To this I say an emphatic no. On no account can we contemplate belittling, let alone being dismissive of our cricketing traditions. If we let ourselves be seduced into jumping onto the proposed big-time commercial bandwagon, where our traditional centres are pooh-poohed, we will sooner rather than later lose both corn and husk.

It seems that we in Guyana and elsewhere are finally aware of our tenuous position staging a World Cup. It is imperative, therefore, that the cricketing authorities press our Government to make certain that we’re not an also-ran. This was why I could never accept the position of Dehring that has made much of the phrase `so-called traditional centres.’ Our history of Test cricket makes it apparent to me that the four traditional centres must be included.
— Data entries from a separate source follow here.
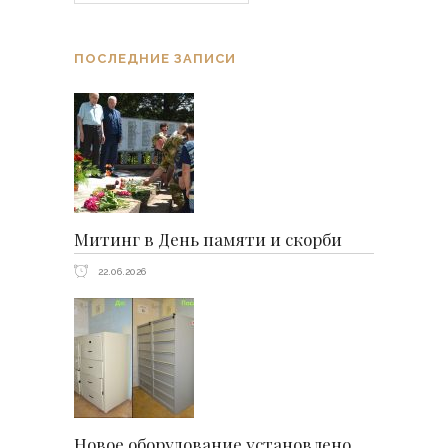
ПОСЛЕДНИЕ ЗАПИСИ
Митинг в День памяти и скорби
22.06.2026
Новое оборудование установлено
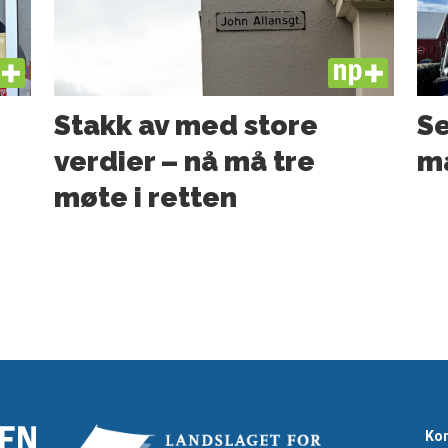
US
PLUS
e
Stakk av med store
Se
verdier – nå må tre
ma
møte i retten
Kon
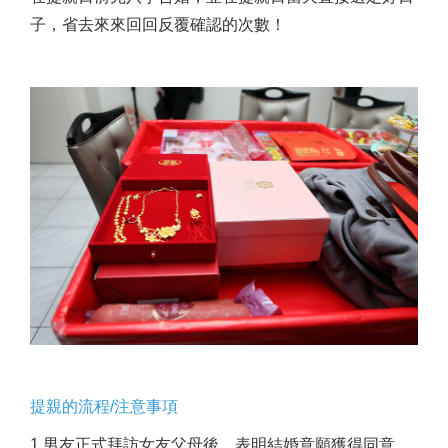
子，省去來來回回反覆確認的次數！
提親的流程/注意事項
1.男友正式拜訪女友父母後，表明結婚意願獲得同意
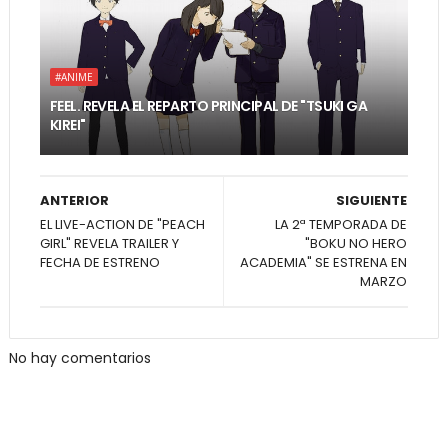
#ANIME
FEEL. REVELA EL REPARTO PRINCIPAL DE "TSUKI GA
KIREI"
ANTERIOR
SIGUIENTE
EL LIVE-ACTION DE "PEACH
LA 2ª TEMPORADA DE
GIRL" REVELA TRAILER Y
"BOKU NO HERO
FECHA DE ESTRENO
ACADEMIA" SE ESTRENA EN
MARZO
No hay comentarios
For when a world history of cricket is written, we must ensure that cricketing heroes like Fernandes, Gibbs, Kanhai, Lloyd, Fredericks and Kallicharran are never forgotten. And we must ensure, too, that future generations will know of Bourda and Kensington, of Queen’s Park and Sabina. For those are names to be revered, names that bring sweet music to every Caribbean ear.

Sports Editor’s Footnote: Pryor Jonas’ regular Saturday column is now being resumed. Mr Jonas was the victim of a motor car accident. He is still nursing a fractured ankle among other injuries, but is now well on the road towards complete recovery.